> TASK GOAL
All of the records should be reproduced word for word, but no images may appear in the copy.

Stored data entries:
********************

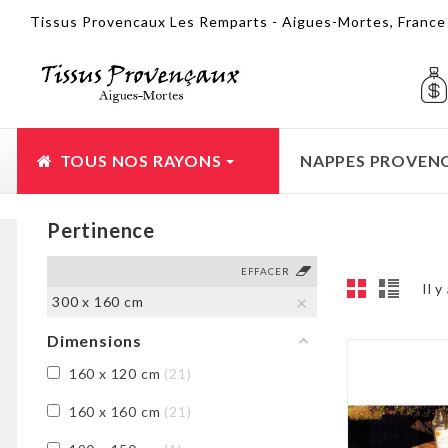
Tissus Provencaux Les Remparts - Aigues-Mortes, Franc
TOUS NOS RAYONS
NAPPES PROVEN
Pertinence
EFFACER
Il y
300 x 160 cm
Dimensions
160 x 120 cm
21
160 x 160 cm
21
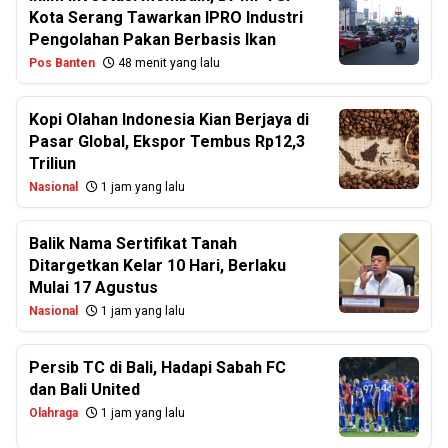
Kota Serang Tawarkan IPRO Industri
Pengolahan Pakan Berbasis Ikan
Pos Banten
48 menit yang lalu
Kopi Olahan Indonesia Kian Berjaya di
Pasar Global, Ekspor Tembus Rp12,3
Triliun
Nasional
1 jam yang lalu
Balik Nama Sertifikat Tanah
Ditargetkan Kelar 10 Hari, Berlaku
Mulai 17 Agustus
Nasional
1 jam yang lalu
Persib TC di Bali, Hadapi Sabah FC
dan Bali United
Olahraga
1 jam yang lalu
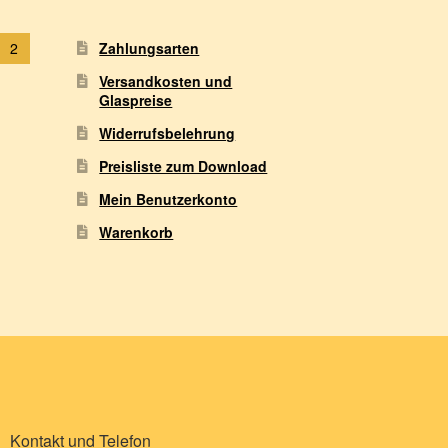
2
Zahlungsarten
Versandkosten und
Glaspreise
Widerrufsbelehrung
Preisliste zum Download
Mein Benutzerkonto
Warenkorb
Kontakt und Telefon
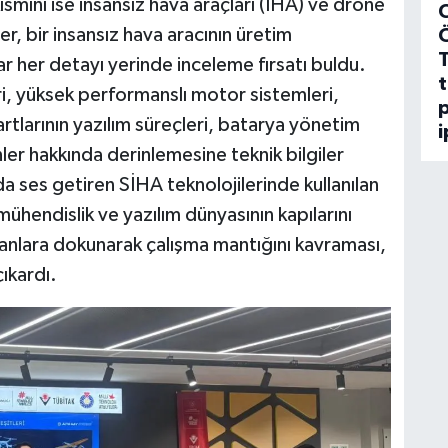
ısmını ise insansız hava araçları (İHA) ve drone
C
er, bir insansız hava aracının üretim
r her detayı yerinde inceleme fırsatı buldu.
t
, yüksek performanslı motor sistemleri,
p
tlarının yazılım süreçleri, batarya yönetim
i
ler hakkında derinlemesine teknik bilgiler
da ses getiren SİHA teknolojilerinde kullanılan
ühendislik ve yazılım dünyasının kapılarını
pmanlara dokunarak çalışma mantığını kavraması,
çıkardı.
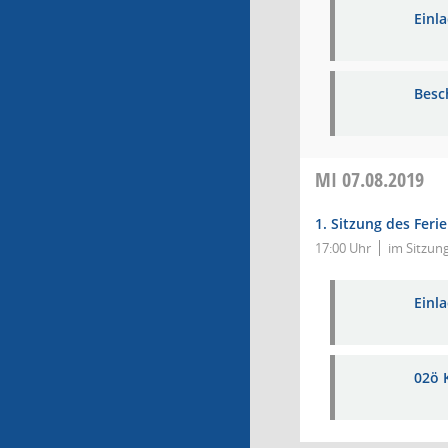
Einl
Besc
MI
07.08.2019
1. Sitzung des Fer
17:00 Uhr
im Sitzun
Einl
02ö 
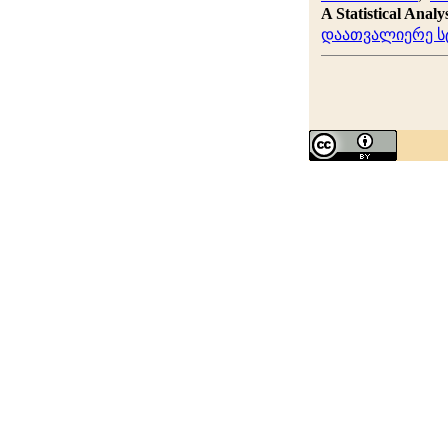
A Statistical Anal
დაათვალიერე სტ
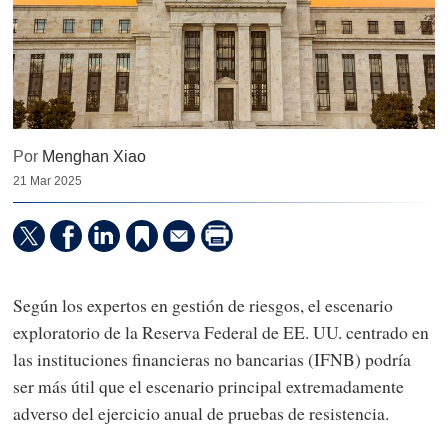
Por
Menghan Xiao
21 Mar 2025
Según los expertos en gestión de riesgos, el escenario
exploratorio de la Reserva Federal de EE. UU. centrado en
las instituciones financieras no bancarias (IFNB) podría
ser más útil que el escenario principal extremadamente
adverso del ejercicio anual de pruebas de resistencia.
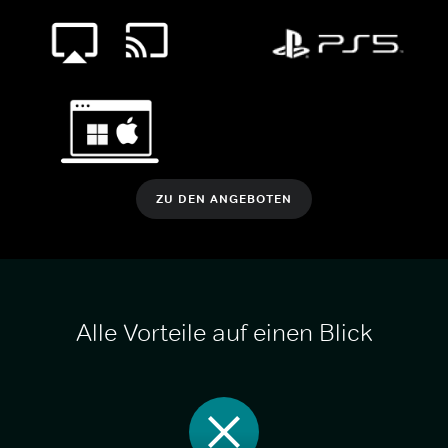
ZU DEN ANGEBOTEN
Alle Vorteile auf einen Blick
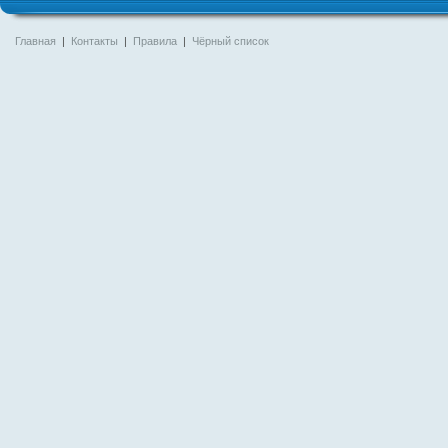
Главная
|
Контакты
|
Правила
|
Чёрный список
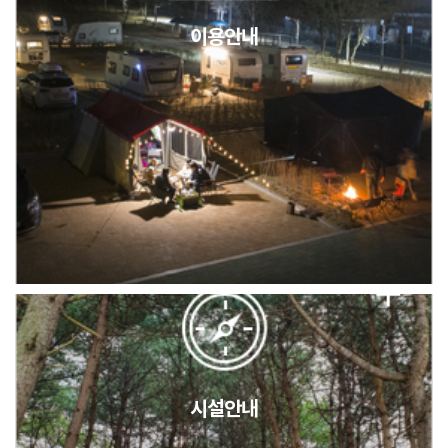
이용안내
2026년 5월 캠핑장 안점 점검의 날 변경 안내
캠핑장(9월1일~6일) 미운영 공지
[6/1]전산시스템 점검 및 안정화에 따른 서비스 이용 제한 안내
시설안내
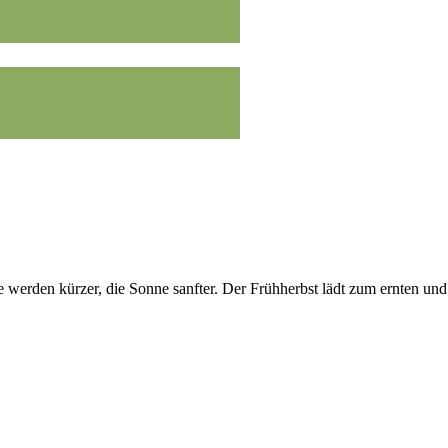
werden kürzer, die Sonne sanfter. Der Frühherbst lädt zum ernten und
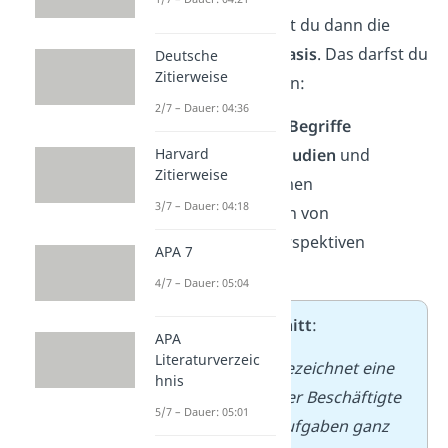
Im Theorieteil lieferst du dann die
wissenschaftliche Basis
. Das darfst du
Deutsche
Zitierweise
dabei nicht vergessen:
2/7 – Dauer: 04:36
Erkläre
zentrale Begriffe
Harvard
Fasse wichtige
Studien
und
Zitierweise
Modelle
zusammen
3/7 – Dauer: 04:18
Zeige, wie du dich von
bestehenden Perspektiven
APA 7
abgrenzt
4/7 – Dauer: 05:04
➡️
Beispielausschnitt
:
APA
Literaturverzeic
Das Homeoffice bezeichnet eine
hnis
Arbeitsform, bei der Beschäftigte
5/7 – Dauer: 05:01
ihre beruflichen Aufgaben ganz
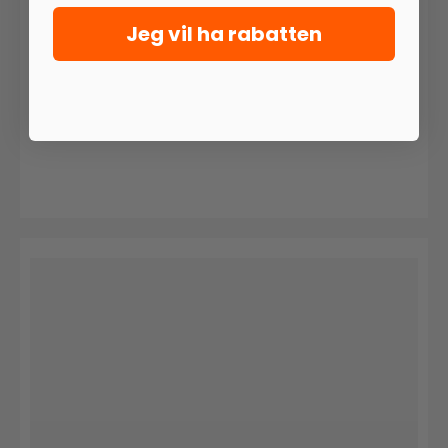
Jeg vil ha rabatten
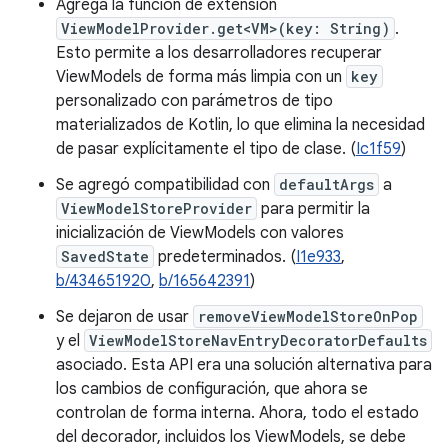
Agrega la función de extensión
ViewModelProvider.get<VM>(key: String)
.
Esto permite a los desarrolladores recuperar
ViewModels de forma más limpia con un
key
personalizado con parámetros de tipo
materializados de Kotlin, lo que elimina la necesidad
de pasar explícitamente el tipo de clase. (
Ic1f59
)
Se agregó compatibilidad con
defaultArgs
a
ViewModelStoreProvider
para permitir la
inicialización de ViewModels con valores
SavedState
predeterminados. (
I1e933
,
b/434651920
,
b/165642391
)
Se dejaron de usar
removeViewModelStoreOnPop
y el
ViewModelStoreNavEntryDecoratorDefaults
asociado. Esta API era una solución alternativa para
los cambios de configuración, que ahora se
controlan de forma interna. Ahora, todo el estado
del decorador, incluidos los ViewModels, se debe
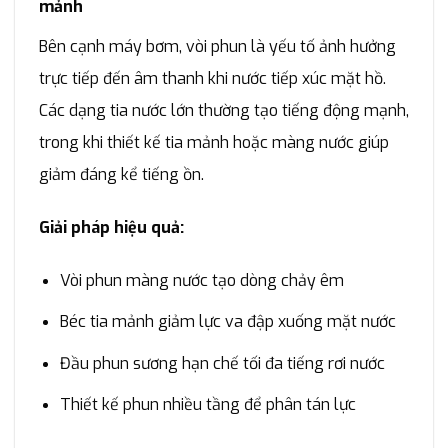
mảnh
Bên cạnh máy bơm, vòi phun là yếu tố ảnh hưởng
trực tiếp đến âm thanh khi nước tiếp xúc mặt hồ.
Các dạng tia nước lớn thường tạo tiếng động mạnh,
trong khi thiết kế tia mảnh hoặc màng nước giúp
giảm đáng kể tiếng ồn.
Giải pháp hiệu quả:
Vòi phun màng nước tạo dòng chảy êm
Béc tia mảnh giảm lực va đập xuống mặt nước
Đầu phun sương hạn chế tối đa tiếng rơi nước
Thiết kế phun nhiều tầng để phân tán lực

********************

> SOLUTION
Tissus Provencaux Les Remparts - Aigues-Mortes, Franc
TOUS NOS RAYONS
NAPPES PROVEN
Pertinence
EFFACER
Il y
300 x 160 cm
Dimensions
160 x 120 cm
21
160 x 160 cm
21
Kota Serang Tawarkan IPRO Industri
Pengolahan Pakan Berbasis Ikan
Pos Banten
48 menit yang lalu
Kopi Olahan Indonesia Kian Berjaya di
Pasar Global, Ekspor Tembus Rp12,3
Triliun
Nasional
1 jam yang lalu
Balik Nama Sertifikat Tanah
Ditargetkan Kelar 10 Hari, Berlaku
Mulai 17 Agustus
Nasional
1 jam yang lalu
Persib TC di Bali, Hadapi Sabah FC
dan Bali United
Olahraga
1 jam yang lalu
2
Zahlungsarten
Versandkosten und
Glaspreise
Widerrufsbelehrung
Preisliste zum Download
Mein Benutzerkonto
Warenkorb
Kontakt und Telefon
ısmını ise insansız hava araçları (İHA) ve drone
C
er, bir insansız hava aracının üretim
r her detayı yerinde inceleme fırsatı buldu.
t
, yüksek performanslı motor sistemleri,
p
tlarının yazılım süreçleri, batarya yönetim
i
ler hakkında derinlemesine teknik bilgiler
da ses getiren SİHA teknolojilerinde kullanılan
ühendislik ve yazılım dünyasının kapılarını
pmanlara dokunarak çalışma mantığını kavraması,
çıkardı.
Einl
Besc
MI
07.08.2019
1. Sitzung des Fer
17:00 Uhr
im Sitzun
Einl
02ö 
A Statistical Anal
დაათვალიერე სტ
Por
Menghan Xiao
21 Mar 2025
Según los expertos en gestión de riesgos, el escenario
exploratorio de la Reserva Federal de EE. UU. centrado en
las instituciones financieras no bancarias (IFNB) podría
ser más útil que el escenario principal extremadamente
adverso del ejercicio anual de pruebas de resistencia.
ZU DEN ANGEBOTEN
Alle Vorteile auf einen Blick
Главная
|
Контакты
|
Правила
|
Чёрный список
이용안내
2026년 5월 캠핑장 안점 점검의 날 변경 안내
캠핑장(9월1일~6일) 미운영 공지
[6/1]전산시스템 점검 및 안정화에 따른 서비스 이용 제한 안내
시설안내
werden kürzer, die Sonne sanfter. Der Frühherbst lädt zum ernten und
Im Theorieteil lieferst du dann die
wissenschaftliche Basis
. Das darfst du
Deutsche
Zitierweise
dabei nicht vergessen:
2/7 – Dauer: 04:36
Erkläre
zentrale Begriffe
Harvard
Fasse wichtige
Studien
und
Zitierweise
Modelle
zusammen
3/7 – Dauer: 04:18
Zeige, wie du dich von
bestehenden Perspektiven
APA 7
abgrenzt
4/7 – Dauer: 05:04
➡️
Beispielausschnitt
:
APA
Literaturverzeic
Das Homeoffice bezeichnet eine
hnis
Arbeitsform, bei der Beschäftigte
5/7 – Dauer: 05:01
ihre beruflichen Aufgaben ganz
Jeg vil ha rabatten
Agrega la función de extensión
ViewModelProvider.get<VM>(key: String)
.
Esto permite a los desarrolladores recuperar
ViewModels de forma más limpia con un
key
personalizado con parámetros de tipo
materializados de Kotlin, lo que elimina la necesidad
de pasar explícitamente el tipo de clase. (
Ic1f59
)
Se agregó compatibilidad con
defaultArgs
a
ViewModelStoreProvider
para permitir la
inicialización de ViewModels con valores
SavedState
predeterminados. (
I1e933
,
b/434651920
,
b/165642391
)
Se dejaron de usar
removeViewModelStoreOnPop
y el
ViewModelStoreNavEntryDecoratorDefaults
asociado. Esta API era una solución alternativa para
los cambios de configuración, que ahora se
controlan de forma interna. Ahora, todo el estado
del decorador, incluidos los ViewModels, se debe
mảnh
Bên cạnh máy bơm, vòi phun là yếu tố ảnh hưởng
trực tiếp đến âm thanh khi nước tiếp xúc mặt hồ.
Các dạng tia nước lớn thường tạo tiếng động mạnh,
trong khi thiết kế tia mảnh hoặc màng nước giúp
giảm đáng kể tiếng ồn.
Giải pháp hiệu quả:
Vòi phun màng nước tạo dòng chảy êm
Béc tia mảnh giảm lực va đập xuống mặt nước
Đầu phun sương hạn chế tối đa tiếng rơi nước
Thiết kế phun nhiều tầng để phân tán lực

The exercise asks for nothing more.